"Comboio pra Lua" faz um bonito e sensível retrato dos momentos de transição da vida em que buscamos pelo sensação de pertencimento.

Não pertencimento, solidão e relacionamentos à distância são os empecilhos diários de Pedro e Rebeca. Os amigos – ela brasileira e ele português – estudam em Portugal e tentam lidar com as alegrias e tristezas que a vida proporciona. Imaginar o distanciamento entre as pessoas fora do contexto pandêmico pode nos parecer estranho, porém, Comboio pra Lua, curta-metragem de Rebeca Francoff traz a possibilidade de lembrarmos alguns dos motivos pelos quais os afastamentos acontecem.

A distância de casa é o maior conflito de Rebeca, que tem suas expectativas quebradas ao esperar que certas coisas sejam iguais às do seu país de origem, como por exemplo, a existência de uma passarela para atravessar o trilho do trem. Mas, diferentemente de seu amigo que foi expulso de casa, ela tem para onde voltar. O não pertencimento para Pedro é apresentado de forma dupla, tanto pelo local em que está vivendo quanto pela casa da mãe em que foi impedido de estar.

Para além das outras coisas, os dois amigos vivem em relacionamentos amorosos não tão sucedidos por conta do contato não presencial. O mundo virtual de chamadas de vídeos e voz não supre as expectativas quando existe a possibilidade de sentir a presença do outro.
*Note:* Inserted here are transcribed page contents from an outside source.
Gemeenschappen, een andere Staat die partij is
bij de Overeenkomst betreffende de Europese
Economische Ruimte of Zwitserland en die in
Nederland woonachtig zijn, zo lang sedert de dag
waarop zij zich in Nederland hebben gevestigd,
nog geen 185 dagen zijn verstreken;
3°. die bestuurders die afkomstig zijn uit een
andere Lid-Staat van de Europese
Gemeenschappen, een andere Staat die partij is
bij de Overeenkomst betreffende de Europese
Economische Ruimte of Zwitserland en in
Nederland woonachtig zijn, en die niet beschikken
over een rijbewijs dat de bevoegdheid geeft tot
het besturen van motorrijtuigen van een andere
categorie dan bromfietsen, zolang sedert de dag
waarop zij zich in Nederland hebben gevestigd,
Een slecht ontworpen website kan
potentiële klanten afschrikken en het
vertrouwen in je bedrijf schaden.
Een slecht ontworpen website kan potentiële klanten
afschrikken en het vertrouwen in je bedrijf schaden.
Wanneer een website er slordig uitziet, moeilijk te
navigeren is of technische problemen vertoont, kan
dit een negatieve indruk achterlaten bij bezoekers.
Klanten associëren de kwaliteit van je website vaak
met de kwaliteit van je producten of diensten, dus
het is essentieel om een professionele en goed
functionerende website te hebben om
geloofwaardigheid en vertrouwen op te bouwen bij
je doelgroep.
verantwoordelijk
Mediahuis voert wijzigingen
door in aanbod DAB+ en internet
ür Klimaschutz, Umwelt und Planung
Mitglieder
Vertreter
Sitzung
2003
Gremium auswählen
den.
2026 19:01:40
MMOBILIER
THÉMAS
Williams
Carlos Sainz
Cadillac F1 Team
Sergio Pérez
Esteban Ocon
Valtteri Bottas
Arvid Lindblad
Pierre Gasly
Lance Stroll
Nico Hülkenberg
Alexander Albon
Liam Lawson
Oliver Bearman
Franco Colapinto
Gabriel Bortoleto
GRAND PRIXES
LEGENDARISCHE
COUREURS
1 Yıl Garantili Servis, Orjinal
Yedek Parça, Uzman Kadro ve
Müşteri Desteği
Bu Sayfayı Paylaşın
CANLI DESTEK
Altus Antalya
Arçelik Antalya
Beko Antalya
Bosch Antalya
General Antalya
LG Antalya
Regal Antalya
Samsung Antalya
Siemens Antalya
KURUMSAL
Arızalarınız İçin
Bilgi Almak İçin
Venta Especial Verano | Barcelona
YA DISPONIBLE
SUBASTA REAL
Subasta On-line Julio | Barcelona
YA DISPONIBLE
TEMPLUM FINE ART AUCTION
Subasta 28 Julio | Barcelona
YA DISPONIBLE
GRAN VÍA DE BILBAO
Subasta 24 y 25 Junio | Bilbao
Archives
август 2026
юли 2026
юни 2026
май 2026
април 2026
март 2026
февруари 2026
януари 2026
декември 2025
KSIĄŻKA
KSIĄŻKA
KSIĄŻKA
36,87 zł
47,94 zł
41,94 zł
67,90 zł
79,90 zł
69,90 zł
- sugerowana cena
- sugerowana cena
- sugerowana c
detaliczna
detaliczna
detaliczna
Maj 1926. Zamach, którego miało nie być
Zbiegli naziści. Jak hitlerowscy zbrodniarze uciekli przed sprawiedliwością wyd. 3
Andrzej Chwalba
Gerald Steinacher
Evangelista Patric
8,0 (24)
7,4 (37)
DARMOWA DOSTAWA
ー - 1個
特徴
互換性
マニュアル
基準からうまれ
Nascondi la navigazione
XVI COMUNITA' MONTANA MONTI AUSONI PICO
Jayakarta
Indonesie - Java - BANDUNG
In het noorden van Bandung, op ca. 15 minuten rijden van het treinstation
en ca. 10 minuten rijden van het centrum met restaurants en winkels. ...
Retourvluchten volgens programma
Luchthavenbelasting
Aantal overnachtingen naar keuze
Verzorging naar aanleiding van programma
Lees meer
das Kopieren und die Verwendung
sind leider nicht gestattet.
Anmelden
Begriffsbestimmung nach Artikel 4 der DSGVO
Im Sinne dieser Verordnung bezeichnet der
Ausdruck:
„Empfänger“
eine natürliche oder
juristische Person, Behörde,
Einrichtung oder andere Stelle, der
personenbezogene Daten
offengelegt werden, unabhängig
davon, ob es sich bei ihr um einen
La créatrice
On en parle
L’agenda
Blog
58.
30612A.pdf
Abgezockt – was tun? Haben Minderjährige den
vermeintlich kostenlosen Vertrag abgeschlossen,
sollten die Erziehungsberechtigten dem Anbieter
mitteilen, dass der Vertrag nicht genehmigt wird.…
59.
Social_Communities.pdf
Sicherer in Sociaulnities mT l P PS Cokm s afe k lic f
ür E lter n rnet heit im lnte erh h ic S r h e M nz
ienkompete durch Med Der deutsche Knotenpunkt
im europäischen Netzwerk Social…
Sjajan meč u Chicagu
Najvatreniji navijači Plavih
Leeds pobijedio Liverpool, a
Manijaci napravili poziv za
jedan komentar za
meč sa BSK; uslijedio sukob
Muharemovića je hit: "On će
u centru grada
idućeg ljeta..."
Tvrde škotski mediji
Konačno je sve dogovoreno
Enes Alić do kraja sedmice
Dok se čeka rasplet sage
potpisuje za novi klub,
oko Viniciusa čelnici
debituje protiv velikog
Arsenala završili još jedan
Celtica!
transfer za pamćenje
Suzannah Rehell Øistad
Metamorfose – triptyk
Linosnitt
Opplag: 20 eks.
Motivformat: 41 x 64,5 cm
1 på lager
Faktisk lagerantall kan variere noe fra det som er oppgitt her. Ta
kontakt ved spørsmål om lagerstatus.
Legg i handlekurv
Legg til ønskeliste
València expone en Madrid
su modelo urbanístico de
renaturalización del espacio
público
Na mesma medida que não conseguem pertencer ao espaço físico que habitam, também falham em se sentirem pertencentes em alguma relação.

Em certo momento, Pedro é perguntado se ele não deixa o seu gato sair para conhecer a rua e outros gatos, ele responde que tem medo pois o felino não conhece os perigos do mundo. É uma das maiores preocupações de quem tem filhos, principalmente daqueles que veem seus filhos saindo de casa, justamente o caso dos personagens.

Em 23 minutos, é possível refletir sobre como é difícil estar longe do que nos traz sensação de pertencimento, mas, mais que isso, devastador mesmo é estar distante de si mesmo. A busca retratada no curta-metragem reflete exatamente o que todos sentem nessa fase da vida, necessidade de se encontrar nem que seja necessário viajar em um Comboio pra Lua.